- _PROBLEM TO SOLVE_:
Excluding images, repeat the data exactly as given.

- _SOURCE MATERIAL_:
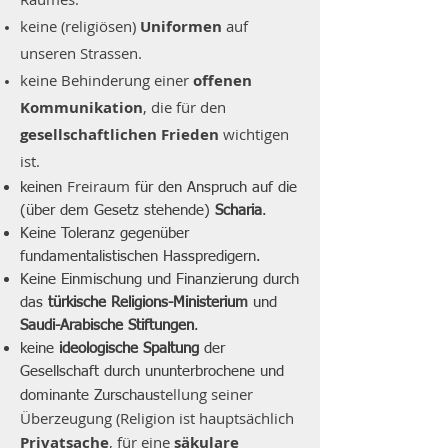
keine (religiösen)
Uniformen
auf
unseren Strassen.
keine Behinderung einer
offenen
Kommunikation
, die für den
gesellschaftlichen Frieden
wichtigen
ist.
Freiraum
keinen
für den Anspruch auf die
(über dem Gesetz stehende)
Scharia
.
Keine Toleranz gegenüber
fundamentalistischen Hasspredigern.
Keine Einmischung und Finanzierung durch
das
türkische Religions-Ministerium
und
Saudi-Arabische Stiftungen
.
keine
ideologische Spaltung
der
Gesellschaft durch ununterbrochene und
tellung seiner
dominante Zurschaus
Überzeugung (Religion ist hauptsächlich
Privatsache
, für eine
säkulare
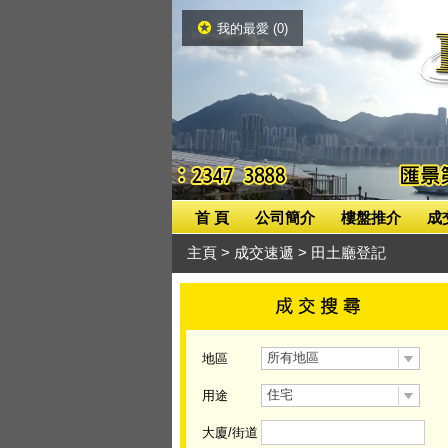
我的最愛 (
0
)
首 頁
公司簡介
樓盤推介
成
主頁
> 成交速遞 > 田土廳登記
所有地區
地區
住宅
用途
大廈/街道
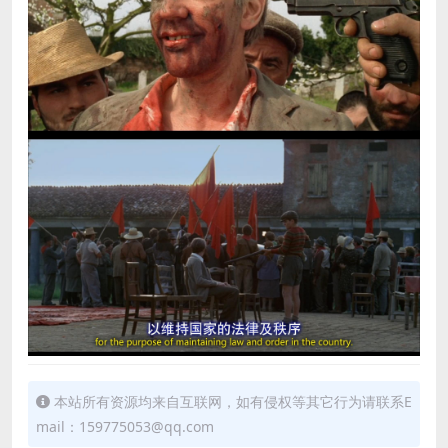
本站所有资源均来自互联网，如有侵权等其它行为请联系E
mail：159775053@qq.com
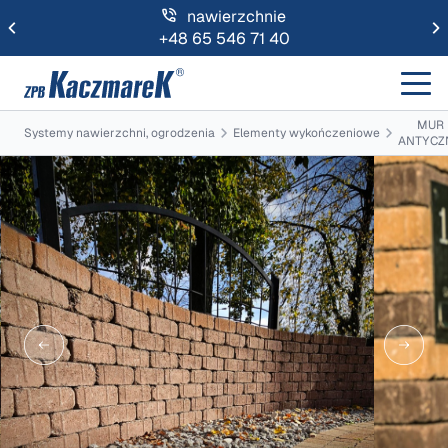
nawierzchnie
+48 65 546 71 40
MUR
Systemy nawierzchni, ogrodzenia
Elementy wykończeniowe
ANTYCZ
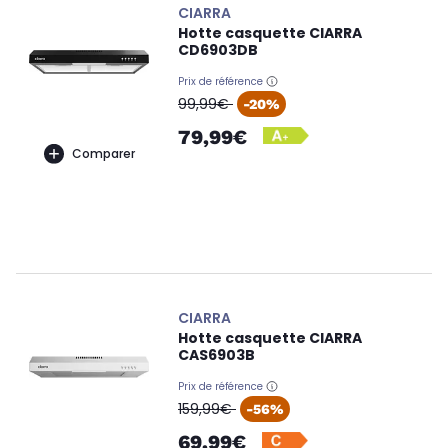
CIARRA
Hotte casquette CIARRA
CD6903DB
Prix de référence
oldPrice
99,99€
-20%
79,99€
Comparer
CIARRA
Hotte casquette CIARRA
CAS6903B
Prix de référence
oldPrice
159,99€
-56%
69,99€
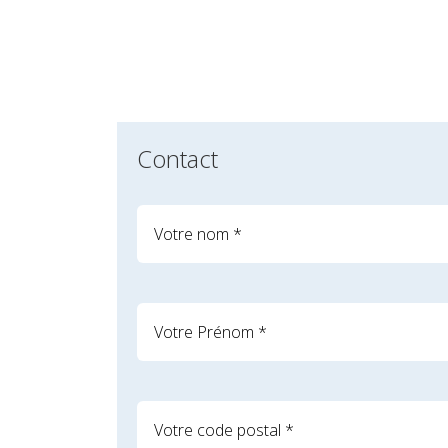
Contact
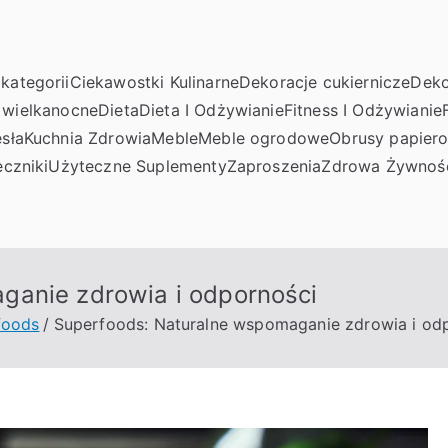
kategorii
Ciekawostki Kulinarne
Dekoracje cukiernicze
Deko
 wielkanocne
Dieta
Dieta I Odżywianie
Fitness I Odżywianie
sła
Kuchnia Zdrowia
Meble
Meble ogrodowe
Obrusy papier
czniki
Użyteczne Suplementy
Zaproszenia
Zdrowa Żywnoś
ganie zdrowia i odporności
foods
Superfoods: Naturalne wspomaganie zdrowia i od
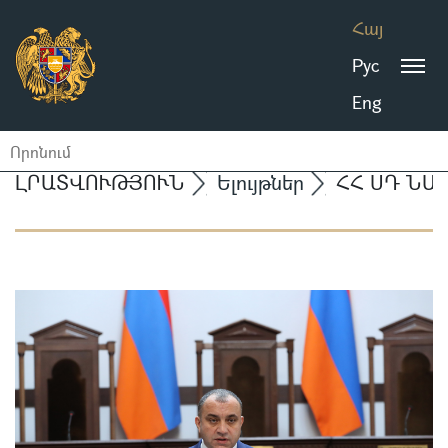
Հայ
Рус
Eng
ԼՐԱՏՎՈՒԹՅՈՒՆ
Ելույթներ
ՀՀ ՍԴ ՆԱ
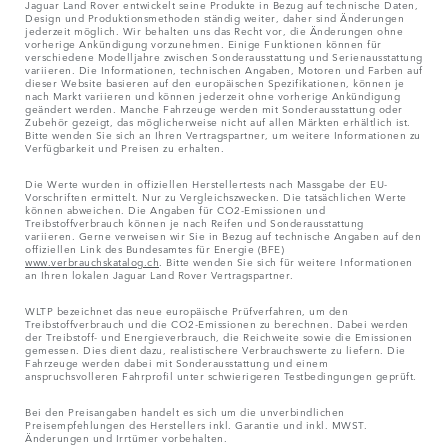
Jaguar Land Rover entwickelt seine Produkte in Bezug auf technische Daten,
Design und Produktionsmethoden ständig weiter, daher sind Änderungen
jederzeit möglich. Wir behalten uns das Recht vor, die Änderungen ohne
vorherige Ankündigung vorzunehmen. Einige Funktionen können für
verschiedene Modelljahre zwischen Sonderausstattung und Serienausstattung
variieren. Die Informationen, technischen Angaben, Motoren und Farben auf
dieser Website basieren auf den europäischen Spezifikationen, können je
nach Markt variieren und können jederzeit ohne vorherige Ankündigung
geändert werden. Manche Fahrzeuge werden mit Sonderausstattung oder
Zubehör gezeigt, das möglicherweise nicht auf allen Märkten erhältlich ist.
Bitte wenden Sie sich an Ihren Vertragspartner, um weitere Informationen zu
Verfügbarkeit und Preisen zu erhalten.
Die Werte wurden in offiziellen Herstellertests nach Massgabe der EU-
Vorschriften ermittelt. Nur zu Vergleichszwecken. Die tatsächlichen Werte
können abweichen. Die Angaben für CO2-Emissionen und
Treibstoffverbrauch können je nach Reifen und Sonderausstattung
variieren. Gerne verweisen wir Sie in Bezug auf technische Angaben auf den
offiziellen Link des Bundesamtes für Energie (BFE)
www.verbrauchskatalog.ch
. Bitte wenden Sie sich für weitere Informationen
an Ihren lokalen Jaguar Land Rover Vertragspartner.
WLTP bezeichnet das neue europäische Prüfverfahren, um den
Treibstoffverbrauch und die CO2-Emissionen zu berechnen. Dabei werden
der Treibstoff- und Energieverbrauch, die Reichweite sowie die Emissionen
gemessen. Dies dient dazu, realistischere Verbrauchswerte zu liefern. Die
Fahrzeuge werden dabei mit Sonderausstattung und einem
anspruchsvolleren Fahrprofil unter schwierigeren Testbedingungen geprüft.
Bei den Preisangaben handelt es sich um die unverbindlichen
Preisempfehlungen des Herstellers inkl. Garantie und inkl. MWST.
Änderungen und Irrtümer vorbehalten.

- _WRITTEN SOLUTION_:
keine (religiösen)
Uniformen
auf
unseren Strassen.
keine Behinderung einer
offenen
Kommunikation
, die für den
gesellschaftlichen Frieden
wichtigen
ist.
Freiraum
keinen
für den Anspruch auf die
(über dem Gesetz stehende)
Scharia
.
Keine Toleranz gegenüber
fundamentalistischen Hasspredigern.
Keine Einmischung und Finanzierung durch
das
türkische Religions-Ministerium
und
Saudi-Arabische Stiftungen
.
keine
ideologische Spaltung
der
Gesellschaft durch ununterbrochene und
tellung seiner
dominante Zurschaus
Überzeugung (Religion ist hauptsächlich
Privatsache
, für eine
säkulare
我的最愛 (
0
)
首 頁
公司簡介
樓盤推介
成
主頁
> 成交速遞 > 田土廳登記
所有地區
地區
住宅
用途
大廈/街道
本站所有资源均来自互联网，如有侵权等其它行为请联系E
mail：159775053@qq.com
nawierzchnie
+48 65 546 71 40
MUR
Systemy nawierzchni, ogrodzenia
Elementy wykończeniowe
ANTYCZ
CIARRA
Hotte casquette CIARRA
CD6903DB
Prix de référence
oldPrice
99,99€
-20%
79,99€
Comparer
CIARRA
Hotte casquette CIARRA
CAS6903B
Prix de référence
oldPrice
159,99€
-56%
69,99€
Contact
kategorii
Ciekawostki Kulinarne
Dekoracje cukiernicze
Deko
 wielkanocne
Dieta
Dieta I Odżywianie
Fitness I Odżywianie
sła
Kuchnia Zdrowia
Meble
Meble ogrodowe
Obrusy papier
czniki
Użyteczne Suplementy
Zaproszenia
Zdrowa Żywnoś
ganie zdrowia i odporności
foods
Superfoods: Naturalne wspomaganie zdrowia i od
Հայ
Рус
Eng
ԼՐԱՏՎՈՒԹՅՈՒՆ
Ելույթներ
ՀՀ ՍԴ ՆԱ
Jaguar Land Rover entwickelt seine Produkte in Bezug auf technische Daten,
Design und Produktionsmethoden ständig weiter, daher sind Änderungen
jederzeit möglich. Wir behalten uns das Recht vor, die Änderungen ohne
vorherige Ankündigung vorzunehmen. Einige Funktionen können für
verschiedene Modelljahre zwischen Sonderausstattung und Serienausstattung
variieren. Die Informationen, technischen Angaben, Motoren und Farben auf
dieser Website basieren auf den europäischen Spezifikationen, können je
nach Markt variieren und können jederzeit ohne vorherige Ankündigung
geändert werden. Manche Fahrzeuge werden mit Sonderausstattung oder
Zubehör gezeigt, das möglicherweise nicht auf allen Märkten erhältlich ist.
Bitte wenden Sie sich an Ihren Vertragspartner, um weitere Informationen zu
Verfügbarkeit und Preisen zu erhalten.
Die Werte wurden in offiziellen Herstellertests nach Massgabe der EU-
Vorschriften ermittelt. Nur zu Vergleichszwecken. Die tatsächlichen Werte
können abweichen. Die Angaben für CO2-Emissionen und
Treibstoffverbrauch können je nach Reifen und Sonderausstattung
variieren. Gerne verweisen wir Sie in Bezug auf technische Angaben auf den
offiziellen Link des Bundesamtes für Energie (BFE)
www.verbrauchskatalog.ch
. Bitte wenden Sie sich für weitere Informationen
an Ihren lokalen Jaguar Land Rover Vertragspartner.
WLTP bezeichnet das neue europäische Prüfverfahren, um den
Treibstoffverbrauch und die CO2-Emissionen zu berechnen. Dabei werden
der Treibstoff- und Energieverbrauch, die Reichweite sowie die Emissionen
gemessen. Dies dient dazu, realistischere Verbrauchswerte zu liefern. Die
Fahrzeuge werden dabei mit Sonderausstattung und einem
anspruchsvolleren Fahrprofil unter schwierigeren Testbedingungen geprüft.
Bei den Preisangaben handelt es sich um die unverbindlichen
Preisempfehlungen des Herstellers inkl. Garantie und inkl. MWST.
Änderungen und Irrtümer vorbehalten.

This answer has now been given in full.